Records drawn from a dataset:
----------------------------------------
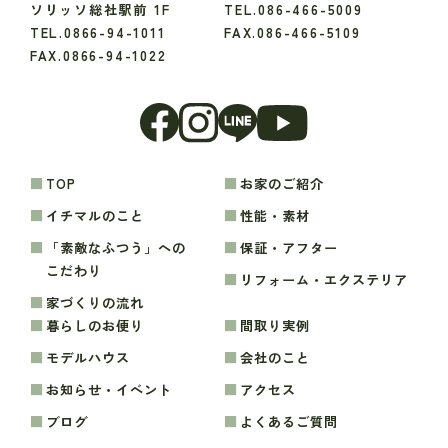
ソリッソ総社駅前 1F
TEL.086-466-5009
TEL.0866-94-1011
FAX.086-466-5109
FAX.0866-94-1022
TOP
お家のご紹介
イチマルのこと
性能・素材
「素敵なふつう」への
保証・アフター
こだわり
リフォーム・エクステリア
家づくりの流れ
暮らしのお便り
間取り実例
モデルハウス
会社のこと
お知らせ・イベント
アクセス
ブログ
よくあるご質問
----------------------------------------
■ **Instructions to follow**
Restate the records word for word and drop the images.

■ **Answer for the task**
ソリッソ総社駅前 1F
TEL.086-466-5009
TEL.0866-94-1011
FAX.086-466-5109
FAX.0866-94-1022
TOP
お家のご紹介
イチマルのこと
性能・素材
「素敵なふつう」への
保証・アフター
こだわり
リフォーム・エクステリア
家づくりの流れ
暮らしのお便り
間取り実例
モデルハウス
会社のこと
お知らせ・イベント
アクセス
ブログ
よくあるご質問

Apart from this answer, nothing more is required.